Machine Learning with Vineyard¶
Vineyard-ML: A Vineyard package that integrates Machine Learning Frameworks to Vineyard.
TensorFlow¶
Using Numpy Data¶
>>> import tensorflow as tf
>>> from vineyard.contrib.ml import tensorflow
>>> dataset = tf.data.Dataset.from_tensor_slices((data, label))
>>> data_id = vineyard_client.put(dataset)
>>> vin_data = vineyard_client.get(data_id)

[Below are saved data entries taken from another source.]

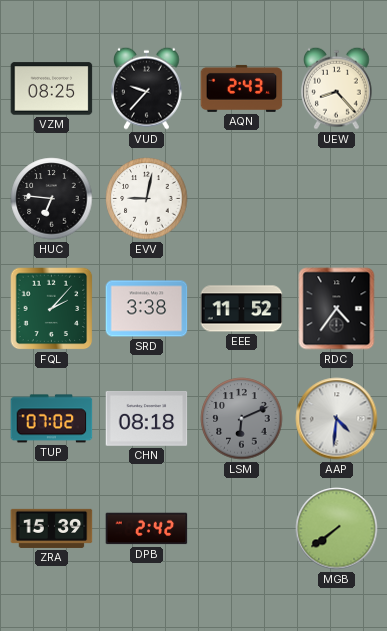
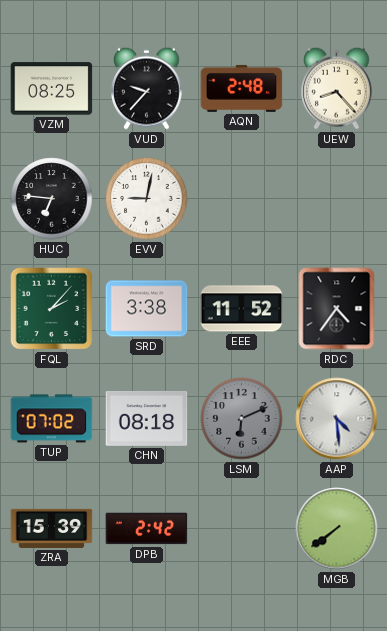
AQN: 2:43 -> 2:48
AAP: 4:31 -> 4:29
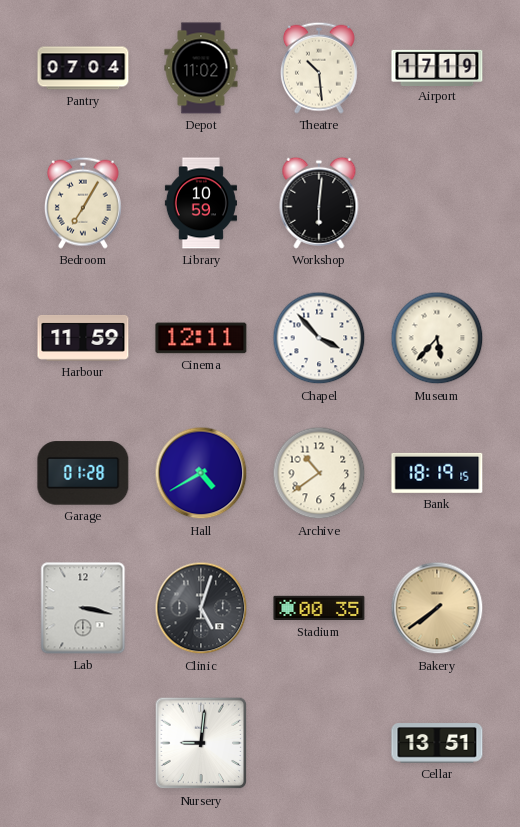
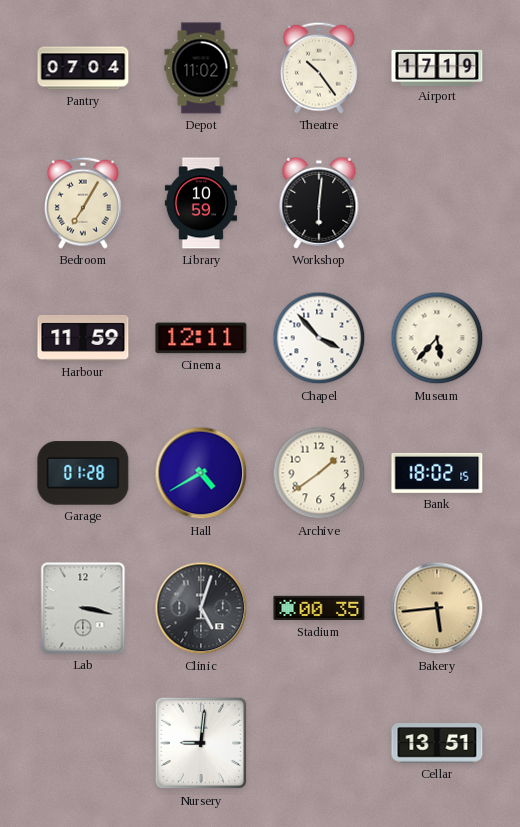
Theatre: 10:29 -> 10:24
Archive: 10:39 -> 1:39
Bank: 18:19 -> 18:02
Bakery: 7:39 -> 5:44
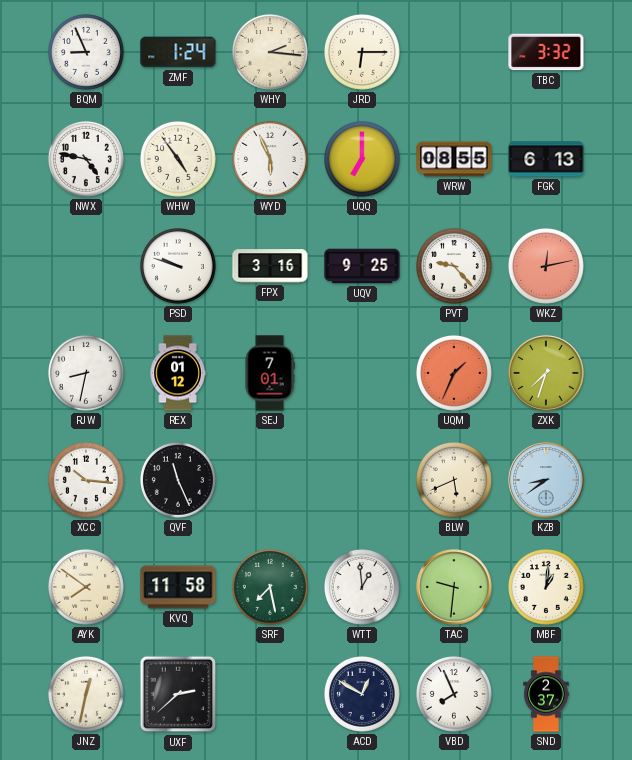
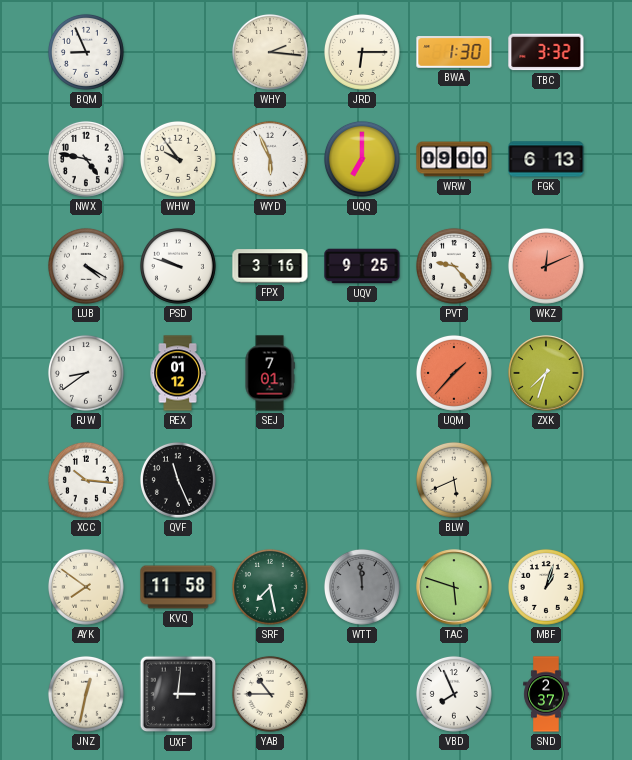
ZMF: 1:24 -> none
BWA: none -> 1:30
WHW: 4:54 -> 9:54
WRW: 08:55 -> 09:00
LUB: none -> 4:20
WKZ: 12:13 -> 12:11
RJW: 8:32 -> 8:39
UQM: 1:34 -> 1:37
KZB: 8:39 -> none
WTT: 12:59 -> 11:59
WTT dial: white -> grey
TAC: 9:31 -> 5:48
MBF: 1:01 -> 1:03
UXF: 2:38 -> 3:01
YAB: none -> 10:45
ACD: 12:50 -> none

Vineyard supports the tf.data.Dataset
. The vin_data
will be a shared-memory object
from the vineyard.
Using Dataframe¶
>>> import pandas as pd
>>> df = pd.DataFrame({'a': [1, 2, 3, 4], 'b': [5, 6, 7, 8], 'target': [1.0, 2.0, 3.0, 4.0]})
>>> label = df.pop('target')
>>> dataset = tf.data.Dataset.from_tensor_slices((dict(df), label))
>>> data_id = vineyard_client.put(dataset)
>>> vin_data = vineyard_client.get(data_id)
Wrap the dataframe with tf.data.Dataset
. This enables the use of feature columns as a
bridge to map from the columns in Pandas Dataframe to features in Dataset. The
dataset should return a dictionary of column names (from the dataframe) that maps
to column values. The dataset should only contain numerical data
.
Using RecordBatch of Pyarrow¶
>>> import pyarrow as pa
>>> arrays = [pa.array([1, 2, 3, 4]), pa.array([3.0, 4.0, 5.0, 6.0]), pa.array([0, 1, 0, 1])]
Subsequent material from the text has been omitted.